Hey AI, let’s talk: Of conversational skills in chatbots
Apair of glasses from Meta shoots a picture when you say, “Hey, Meta, take a photo.” A miniature computer that clips to your shirt, the Ai Pin, translates foreign languages into your native tongue. An artificially intelligent screen features a virtual assistant that you talk to through a microphone.
Last year, OpenAI updated its ChatGPT chatbot to respond with spoken words, and recently, Google introduced Gemini, a replacement for its voice assistant on Android phones. Tech companies are betting on a renaissance for voice assistants, many years after most people decided that talking to computers was uncool. Will it work this time? Maybe, but it could take a while. Large swaths of people have still never used voice assistants like Amazon’s Alexa, Apple’s Siri and Google’s Assistant, and the overwhelming majority of those who do said they never wanted to be seen talking to them in public, according to studies done in the last decade. I, too, seldom use voice assistants, and in my recent experiment with Meta’s glasses, which include a camera and speakers to provide information about your surroundings, I concluded that talking to a computer in front of parents and their children at a zoo was still staggeringly awkward.

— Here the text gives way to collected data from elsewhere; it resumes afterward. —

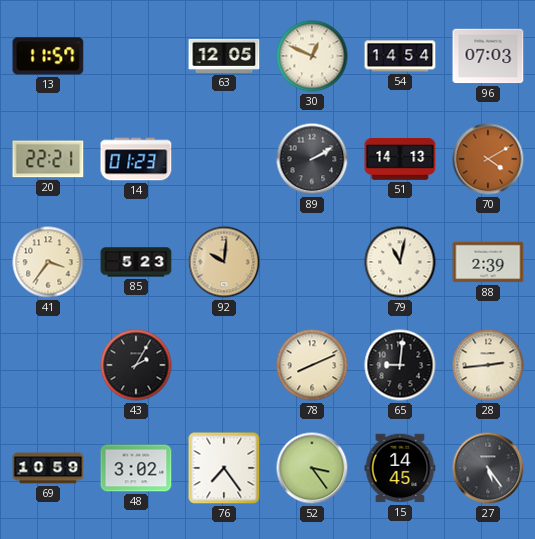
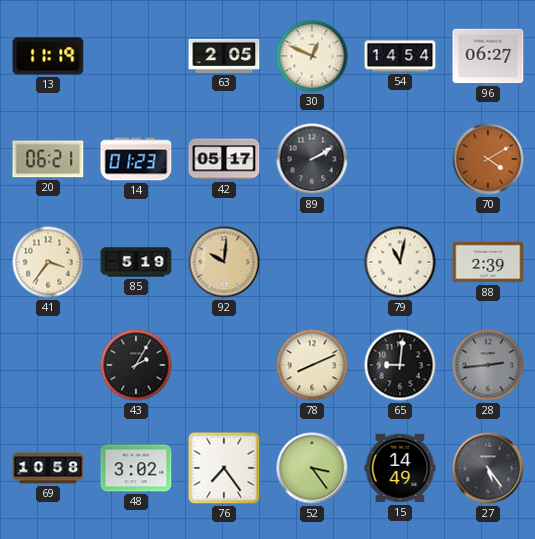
13: 11:57 -> 11:19
63: 12:05 -> 2:05
96: 07:03 -> 06:27
20: 22:21 -> 06:21
42: none -> 05:17
51: 14:13 -> none
85: 5:23 -> 5:19
28 dial: cream -> grey
69: 10:59 -> 10:58
15: 14:45 -> 14:49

It made me wonder if this would ever feel normal. Not long ago, talking on the phone with Bluetooth headsets made people look batty, but now everyone does it. Will we ever see lots of people walking around and talking to their computers as in sci-fi movies?
I posed this question to design experts and researchers, and the consensus was clear: Because new AI systems improve the ability for voice assistants to understand what we are saying and actually help us, we’re likely to speak to devices more often in the near future — but we’re still many years away from doing this in public. New voice assistants are powered by generative artificial intelligence, which use statistics and complex algorithms to guess what words belong together, similar to the autocomplete feature on your phone. That makes them more capable of using context to understand requests and follow-up questions than virtual assistants like Siri and Alexa, which could respond only to a finite list of questions. For example, if you say to ChatGPT, “What are some flights from San Francisco to New York next week?” — and follow up with “What’s the weather there?” and “What should I pack?” — the chatbot can answer those questions because it is making connections between words to understand the context of the conversation. (The New York Times sued OpenAI and its partner, Microsoft, last year for using copyrighted news articles without permission to train chatbots.)

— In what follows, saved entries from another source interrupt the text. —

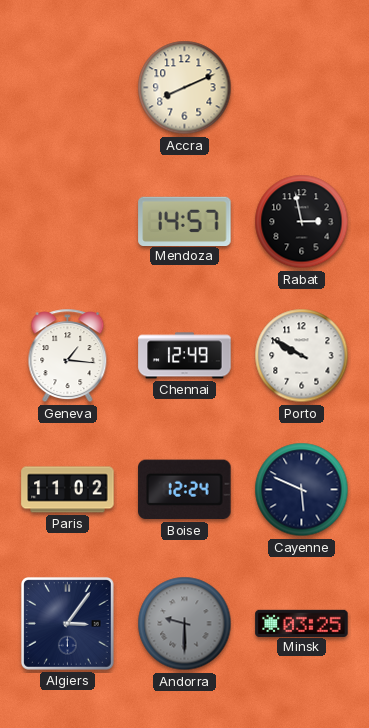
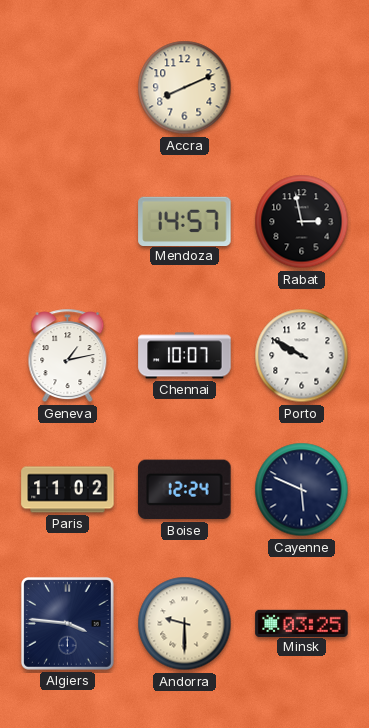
Geneva: 1:16 -> 1:13
Chennai: 12:49 -> 10:07
Algiers: 3:06 -> 3:46
Andorra dial: grey -> cream
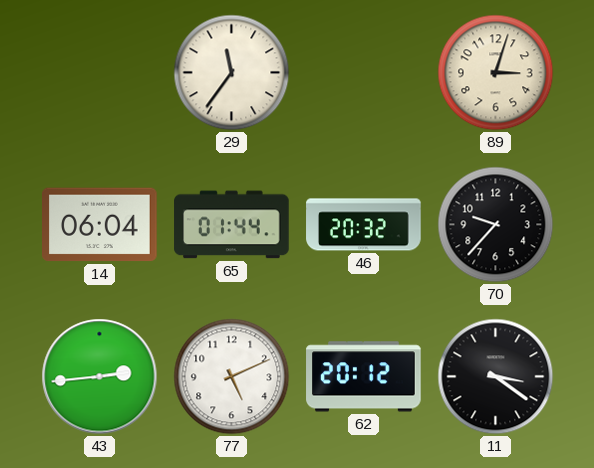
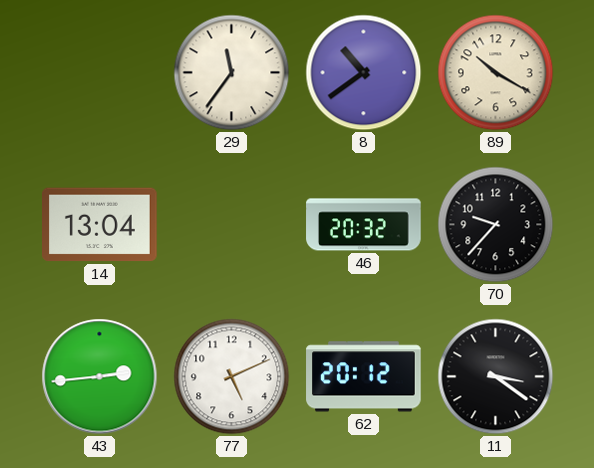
8: none -> 10:39
89: 3:03 -> 10:20
14: 06:04 -> 13:04
65: 01:44 -> none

An older voice assistant like Siri, which reacts to a database of commands and questions that it was programmed to understand, would fail unless you used specific words, including “What’s the weather in New York?” and “What should I pack for a trip to New York?”
The former conversation sounds more fluid, like the way people talk to each other. A major reason people gave up on voice assistants like Siri and Alexa was that the computers couldn’t understand so much of what they were asked — and it was difficult to learn what questions worked.